[Date Prev][Date Next][Thread Prev][Thread Next][Date Index][Thread Index]

Re: An idn protocol for consideration in making the requirements




>The new draft has the ungainly name of CIDNUC (Compatible Internationalized 
>Domain Names Using Compression); I chose this so that no one could accuse 
>me of trying to market it. :-) You can find the draft at 
><http://www.ietf.org/internet-drafts/draft-hoffman-idn-cidnuc-00.txt>. I 
>hope this helps focus the requirements discussion.

I also hopes it helps the discussion, as a solution to international
domain names I see it is totally unacceptable.

I see it as very important that we do NOT allow the solution to
be encoded in ASCII! It is time everybody learns to deal with the
problems of having more then the ascii subset.

If you look at RFC 1035 there are a few things that need to be
changed. Some of them are:
- Host names/labels/domain names
  This must be changed from a-z, 0-9 and - to
  all letters (and letters means not the letters in ascii), digits,
  and a lot more.
  The labels must not follow ancient rules for ARPANET host names,
  we need new rules acceptable in an international comunity.
  The restriction to max 63 characters could be removed (though
  remember that in an international world 63 characters may take
  more than 63 bytes to store.

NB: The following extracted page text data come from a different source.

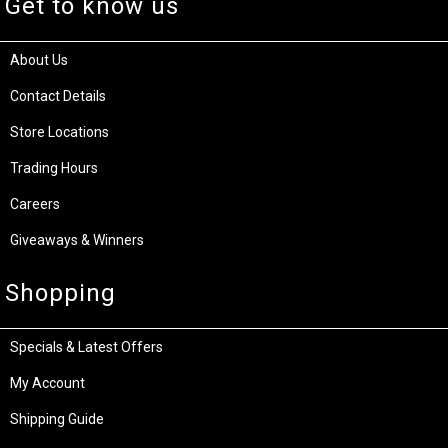
Get to know us
About Us
Contact Details
Store Locations
Trading Hours
Careers
Giveaways & Winners
Shopping
Specials & Latest Offers
My Account
Shipping Guide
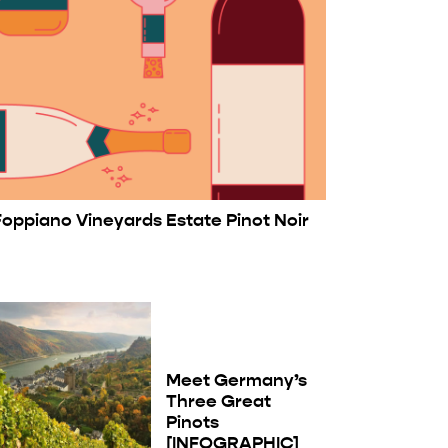
Foppiano Vineyards Estate Pinot Noir
Meet Germany’s
Three Great
Pinots
[INFOGRAPHIC]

Minimum 63 international characters
  must be allowed (but current protocol restricts it to 255 bytes).
  
- The definition of domain names are defined to contain 8-bit bytes,
  but RFC 1035 recommends them to follow host name syntax.
  It also only requires matching to be case-insensitive assuming ASCII.
  We need just to expand this to entire UCS.
  
In general I think the basic protocol format of current DNS have no
problem having UTF-8 encoded text which makes ascii-only names work
without change. Most servers should allow 8-bit bytes, but they need
to be upgraded to handle case-insensitive matching.

An other area is all programs that to day handles domain names, many of
them need to be fixed as they now do not allow or handle non-ascii
well.
Yes, there will be work for many people fixing old software, and
some may break when given a non-ascii domain name. But it is much
better that way than trying to hide internationalisation inside
ascii just to legacy software still works.

If we should do the solution by hiding everything in ascii, then we
should hide everything, including ascii only names. That way everybody
still need to fix their software. If we do not do this, I expect
that in year 2005 I will still not be able to enter or view URLs,
host names and domain names using non-ascii. Because software
developers like Netscape or Microsoft will still think it is
ok to enter and display letters as %XX in URLs.

ASCII compatibility and backward compatibility is good, if it does
not make things bad for everybody where ascii is not enough.
It is better to break software and get them fixed instead of
still trying to make everything to work in a world as it was
at the dawn of the computer age.

   Dan